I have rewritten sess_update into MY_Session:

Code:

class MY_Session extends CI_Session
{
    function sess_update()
    {
        if (($this->userdata['last_activity'] + $this->sess_time_to_update) >= $this->now)
            return;

        $this->userdata['last_activity'] = $this->now;
        $cookie_data = NULL;
        if ($this->sess_use_database === TRUE)
        {
            $cookie_data = array();
            foreach (array('session_id','ip_address','user_agent','last_activity') as $val)
                $cookie_data[$val] = $this->userdata[$val];

            $this->CI->db->query($this->CI->db->update_string($this->sess_table_name, array('last_activity' => $this->now), array('session_id' => $this->userdata['session_id'] )));
        }
        $this->_set_cookie($cookie_data);
    }
}

Question 2. Can my code mess up something?

[eluser]WanWizard[/eluser]
It's a security measure against session fixation, and not something you should be bothered about, it happens invisible and in the background.

Why would you like to rewrite sess_update()?

[eluser]korpirkor[/eluser]
I was creating auth module which is allow to login for one account only on one PC. Every profile has `my_session_id` equal to current `session_id`.
I solve it - in each sess_update() I assign new session_id to my_session_id and it works fine. Unfortunetly now everywhere is the Session class - must be also included the authorization module (or new session_id won't be assigned)
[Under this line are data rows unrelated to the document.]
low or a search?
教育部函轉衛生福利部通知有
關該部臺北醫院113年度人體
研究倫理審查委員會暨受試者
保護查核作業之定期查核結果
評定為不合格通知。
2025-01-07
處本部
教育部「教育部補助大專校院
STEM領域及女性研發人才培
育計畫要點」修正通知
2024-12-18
I have read something about CodeIgniter Session class on this forum (the say that it is unreliable) and replace CI_Session by "Native / Database hybrid" library

Thanks for response !

[eluser]WanWizard[/eluser]
The CI Session library is very reliable.

Most of the issues reported are cookie related, and caused by configuration errors, not by the Session library. There were some issues with the Session library in old versions of CI, but that's a long time ago.

If you mean by "one login per PC" one login per browser, that this is archieved by every session library, as all browser windows share the same session. If you really mean 'one physical PC', then you could add a check on IP address, if you can guaranty that would be unique (which is not always the case) you could make sure you only have one active session per IP.

The real question however is: why do you want to archieve this? Because from your application point of view, there is no difference between a user logged in twice using two browsers on the same PC versus two browsers on two different PC's (which is allowed?).

[eluser]korpirkor[/eluser]
OK, I picked wrong words.
I wanted to achieve, that one username can be logged in only one session.
For example:
- User is logged in with username: bogdan on Session 1.
- After that, he is going to another room, login as bogdan again in another pc
- Now Session 1 is killed, and bogdan is loged out on first computer. But logged in on second.
It's clear now ?

I get everything now, thanks for info

ps. English is not my first language, sometimes there are mistakes in communication with me :-P

[eluser]WanWizard[/eluser]
No problem, English isn't my first language either, that's why it's always good to ask for clarification.

In that case I would extend the session library, create an extra field user_id in the session table, and store the user_id of the logged in user in that field. When a user logs in, and the login is valid, run a delete query on the session table where user_id = the user that just logged in. If there were no other sessions for that user, the delete does nothing. If there were, the delete makes their session invalid which effectively logs them out.

It is possible to do this with the standard session library, in which case your delete should have a where clause with a regex because you have to get the user_id from the serialized user_data array, which can be done is is more advanced.